## Your goal
If a record holds a picture, omit that picture and copy everything else exactly.

## Input material

......

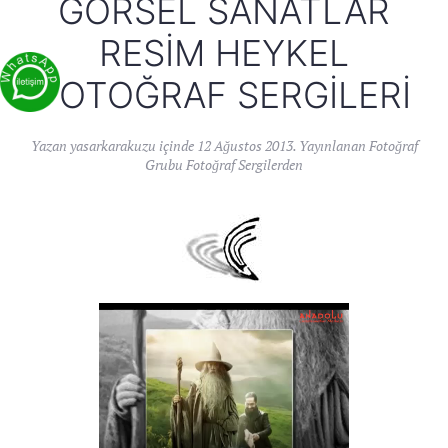
GÖRSEL SANATLAR
RESIM HEYKEL
FOTOĞRAF SERGILERI
Yazan
yasarkarakuzu
içinde
12 Ağustos 2013
. Yayınlanan
Fotoğraf
Grubu Fotoğraf Sergilerden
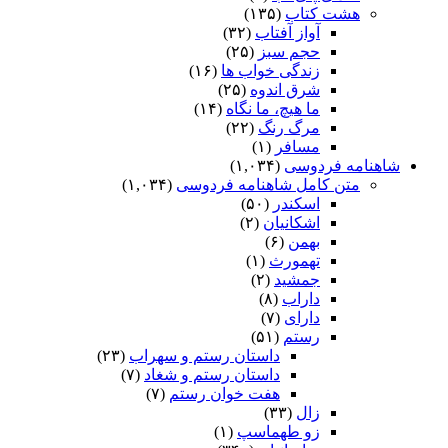
هشت کتاب
(۱۳۵)
آواز آفتاب
(۳۲)
حجم سبز
(۲۵)
زندگی خواب ها
(۱۶)
شرق اندوه
(۲۵)
ما هیچ، ما نگاه
(۱۴)
مرگ رنگ
(۲۲)
مسافر
(۱)
شاهنامه فردوسی
(۱,۰۳۴)
متن کامل شاهنامه فردوسی
(۱,۰۳۴)
اسکندر
(۵۰)
اشکانیان
(۲)
بهمن
(۶)
تهمورث
(۱)
جمشید
(۲)
داراب
(۸)
دارای
(۷)
رستم
(۵۱)
داستان رستم و سهراب
(۲۳)
داستان رستم و شغاد
(۷)
هفت خوان رستم‏
(۷)
زال
(۳۳)
زو طهماسپ‏
(۱)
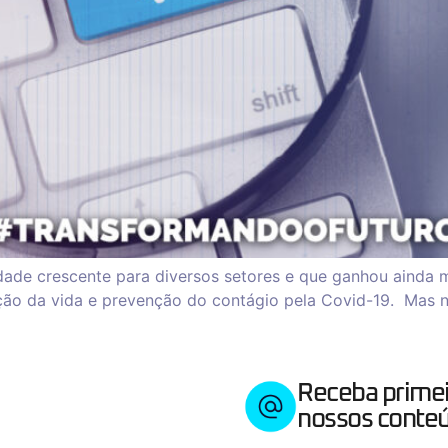
ade crescente para diversos setores e que ganhou ainda 
ão da vida e prevenção do contágio pela Covid-19. Mas nã
Receba prime
nossos conteú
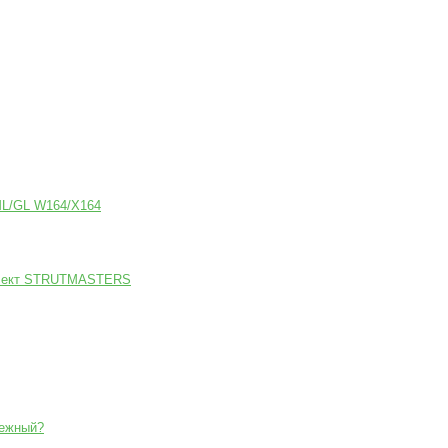
ML/GL W164/X164
мплект STRUTMASTERS
дежный?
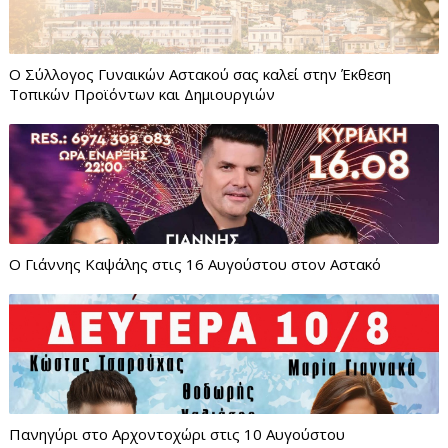
Ο Σύλλογος Γυναικών Αστακού σας καλεί στην Έκθεση
Τοπικών Προϊόντων και Δημιουργιών
Ο Γιάννης Καψάλης στις 16 Αυγούστου στον Αστακό
Πανηγύρι στο Αρχοντοχώρι στις 10 Αυγούστου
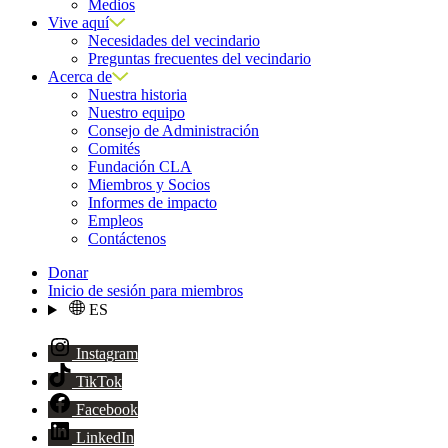
Medios
Vive aquí
Necesidades del vecindario
Preguntas frecuentes del vecindario
Acerca de
Nuestra historia
Nuestro equipo
Consejo de Administración
Comités
Fundación CLA
Miembros y Socios
Informes de impacto
Empleos
Contáctenos
Donar
Inicio de sesión para miembros
ES
Instagram
TikTok
Facebook
LinkedIn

......

## Reply to the exercise
GÖRSEL SANATLAR
RESIM HEYKEL
FOTOĞRAF SERGILERI
Yazan
yasarkarakuzu
içinde
12 Ağustos 2013
. Yayınlanan
Fotoğraf
Grubu Fotoğraf Sergilerden
هشت کتاب
(۱۳۵)
آواز آفتاب
(۳۲)
حجم سبز
(۲۵)
زندگی خواب ها
(۱۶)
شرق اندوه
(۲۵)
ما هیچ، ما نگاه
(۱۴)
مرگ رنگ
(۲۲)
مسافر
(۱)
شاهنامه فردوسی
(۱,۰۳۴)
متن کامل شاهنامه فردوسی
(۱,۰۳۴)
اسکندر
(۵۰)
اشکانیان
(۲)
بهمن
(۶)
تهمورث
(۱)
جمشید
(۲)
داراب
(۸)
دارای
(۷)
رستم
(۵۱)
داستان رستم و سهراب
(۲۳)
داستان رستم و شغاد
(۷)
هفت خوان رستم‏
(۷)
زال
(۳۳)
زو طهماسپ‏
(۱)
ade crescente para diversos setores e que ganhou ainda 
ão da vida e prevenção do contágio pela Covid-19. Mas nã
Receba prime
nossos conteú
ML/GL W164/X164
мплект STRUTMASTERS
дежный?
Ο Σύλλογος Γυναικών Αστακού σας καλεί στην Έκθεση
Τοπικών Προϊόντων και Δημιουργιών
Ο Γιάννης Καψάλης στις 16 Αυγούστου στον Αστακό
Πανηγύρι στο Αρχοντοχώρι στις 10 Αυγούστου
Medios
Vive aquí
Necesidades del vecindario
Preguntas frecuentes del vecindario
Acerca de
Nuestra historia
Nuestro equipo
Consejo de Administración
Comités
Fundación CLA
Miembros y Socios
Informes de impacto
Empleos
Contáctenos
Donar
Inicio de sesión para miembros
ES
Instagram
TikTok
Facebook
LinkedIn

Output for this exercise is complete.